[Start of section]

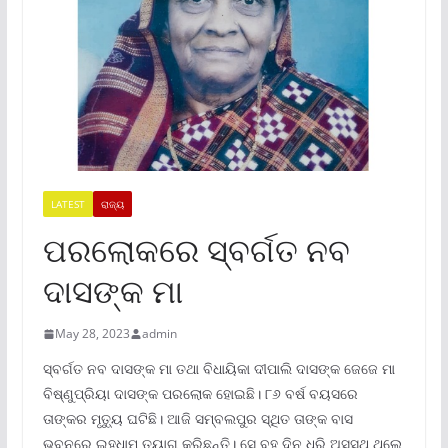
LATEST
ରାଜ୍ୟ
ପରଲୋକରେ ସ୍ବର୍ଗତ ନବ
ଦାସଙ୍କ ମା
May 28, 2023
admin
ସ୍ବର୍ଗତ ନବ ଦାସଙ୍କ ମା ତଥା ବିଧାୟିକା ଦୀପାଲି ଦାସଙ୍କ ଜେଜେ ମା
ବିଷ୍ଣୁପ୍ରିୟା ଦାସଙ୍କ ପରଲୋକ ହୋଇଛି। ୮୬ ବର୍ଷ ବୟସରେ
ତାଙ୍କର ମୃତ୍ୟୁ ଘଟିଛି। ଆଜି ସମ୍ବଲପୁର ସ୍ଥିତ ତାଙ୍କ ବାସ
ଭବନରେ ଇହଧାମ ତ୍ୟାଗ କରିଛନ୍ତି। ସେ ବହୁ ଦିନ ଧରି ଅସୁସ୍ଥ ଥିଲେ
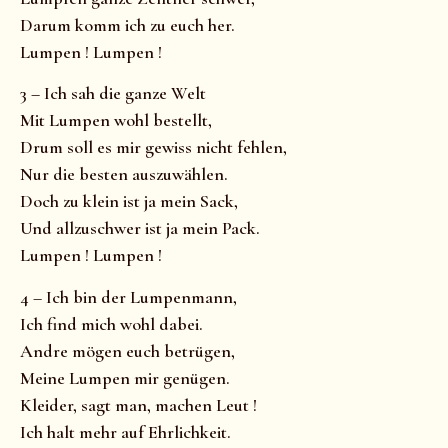
Darum komm ich zu euch her.
Lumpen ! Lumpen !
3 – Ich sah die ganze Welt
Mit Lumpen wohl bestellt,
Drum soll es mir gewiss nicht fehlen,
Nur die besten auszuwählen.
Doch zu klein ist ja mein Sack,
Und allzuschwer ist ja mein Pack.
Lumpen ! Lumpen !
4 – Ich bin der Lumpenmann,
Ich find mich wohl dabei.
Andre mögen euch betrügen,
Meine Lumpen mir genügen.
Kleider, sagt man, machen Leut !
Ich halt mehr auf Ehrlichkeit.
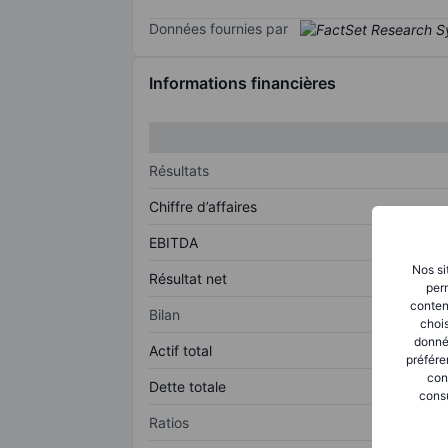
Données fournies par
Informations financières
Résultats
Chiffre d’affaires
EBITDA
Nos si
Résultat net
perm
conten
Bilan
chois
donné
Actif total
préfére
con
Dette totale
consu
Ratios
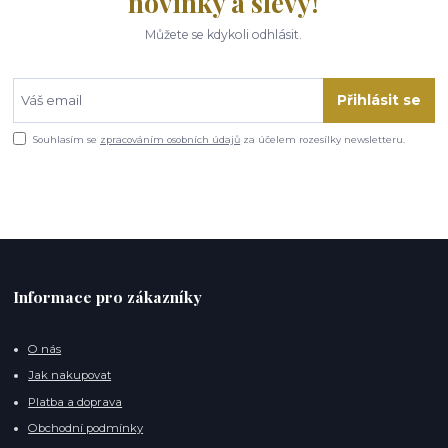
novinky a slevy!
Můžete se kdykoli odhlásit.
Přihlásit se
Souhlasím se
zpracováním osobních údajů
za účelem rozesílky newsletteru.
Informace pro zákazníky
O nás
Jak nakupovat
Platba a doprava
Obchodní podmínky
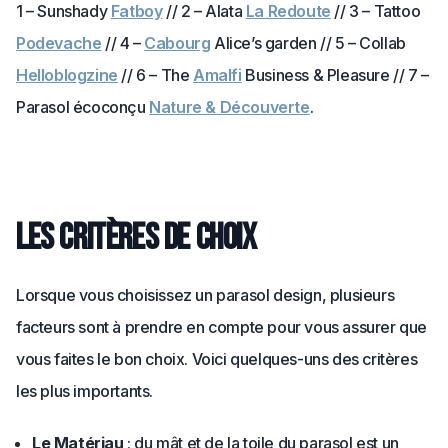
1 – Sunshady
Fatboy
// 2 – Alata
La Redoute
// 3 – Tattoo
Podevache
// 4 –
Cabourg
Alice’s garden // 5 – Collab
Helloblogzine
// 6 – The
Amalfi
Business & Pleasure // 7 –
Parasol écoconçu
Nature & Découverte
.
Les critères de choix
Lorsque vous choisissez un parasol design, plusieurs
facteurs sont à prendre en compte pour vous assurer que
vous faites le bon choix. Voici quelques-uns des critères
les plus importants.
Le Matériau
: du mât et de la toile du parasol est un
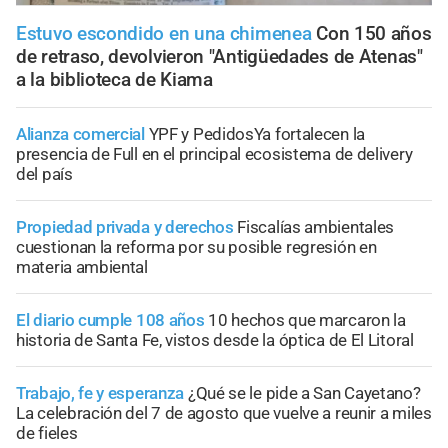
Estuvo escondido en una chimenea
Con 150 años
de retraso, devolvieron "Antigüedades de Atenas"
a la biblioteca de Kiama
Alianza comercial
YPF y PedidosYa fortalecen la
presencia de Full en el principal ecosistema de delivery
del país
Propiedad privada y derechos
Fiscalías ambientales
cuestionan la reforma por su posible regresión en
materia ambiental
El diario cumple 108 años
10 hechos que marcaron la
historia de Santa Fe, vistos desde la óptica de El Litoral
Trabajo, fe y esperanza
¿Qué se le pide a San Cayetano?
La celebración del 7 de agosto que vuelve a reunir a miles
de fieles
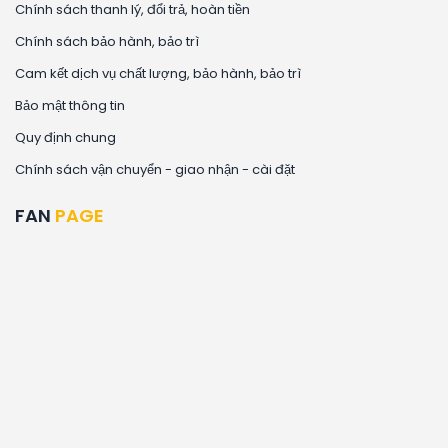
Chính sách thanh lý, đổi trả, hoàn tiền
Chính sách bảo hành, bảo trì
Cam kết dịch vụ chất lượng, bảo hành, bảo trì
Bảo mật thông tin
Quy định chung
Chính sách vận chuyển - giao nhận - cài đặt
FAN
PAGE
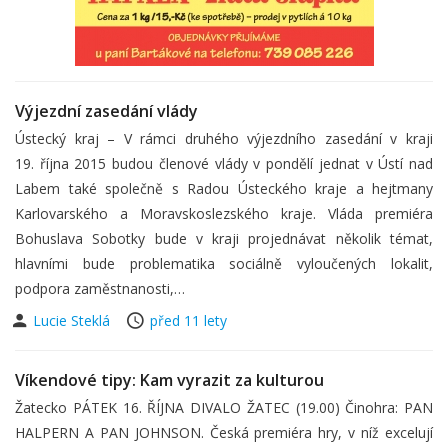
Výjezdní zasedání vlády
Ústecký kraj – V rámci druhého výjezdního zasedání v kraji
19. října 2015 budou členové vlády v pondělí jednat v Ústí nad
Labem také společně s Radou Ústeckého kraje a hejtmany
Karlovarského a Moravskoslezského kraje. Vláda premiéra
Bohuslava Sobotky bude v kraji projednávat několik témat,
hlavními bude problematika sociálně vyloučených lokalit,
podpora zaměstnanosti,…
Lucie Steklá
před 11 lety
Víkendové tipy: Kam vyrazit za kulturou
Žatecko PÁTEK 16. ŘÍJNA DIVALO ŽATEC (19.00) Činohra: PAN
HALPERN A PAN JOHNSON. Česká premiéra hry, v níž excelují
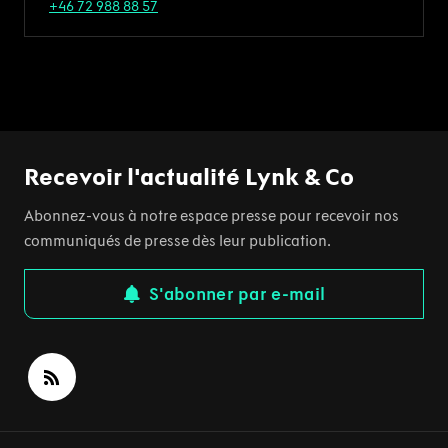
+46 72 988 88 57
Recevoir l'actualité Lynk & Co
Abonnez-vous à notre espace presse pour recevoir nos
communiqués de presse dès leur publication.
S'abonner par e-mail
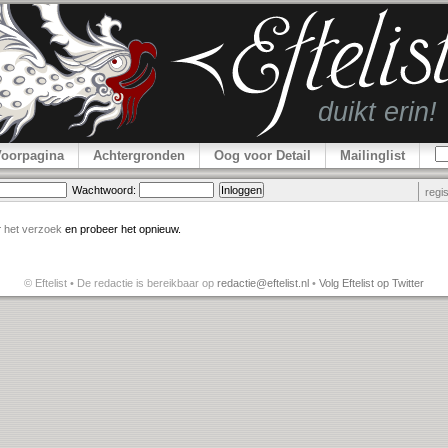
Voorpagina
Achtergronden
Oog voor Detail
Mailinglist
Wachtwoord:
regi
r
het verzoek
en probeer het opnieuw.
© Eftelist • De redactie is bereikbaar op
redactie@eftelist.nl
•
Volg Eftelist op Twitter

[End of section]

• [Problem to solve] Please reproduce nothing but the lines from the one containing "hlavními bude problematika" through the closing line of the listing, retyped word for word, pictures excluded.

• [Finished task]
hlavními bude problematika sociálně vyloučených lokalit,
podpora zaměstnanosti,…
Lucie Steklá
před 11 lety
Víkendové tipy: Kam vyrazit za kulturou
Žatecko PÁTEK 16. ŘÍJNA DIVALO ŽATEC (19.00) Činohra: PAN
HALPERN A PAN JOHNSON. Česká premiéra hry, v níž excelují
+46 72 988 88 57
Recevoir l'actualité Lynk & Co
Abonnez-vous à notre espace presse pour recevoir nos
communiqués de presse dès leur publication.
S'abonner par e-mail
Voorpagina
Achtergronden
Oog voor Detail
Mailinglist
Wachtwoord:
regi
r
het verzoek
en probeer het opnieuw.
© Eftelist • De redactie is bereikbaar op
redactie@eftelist.nl
•
Volg Eftelist op Twitter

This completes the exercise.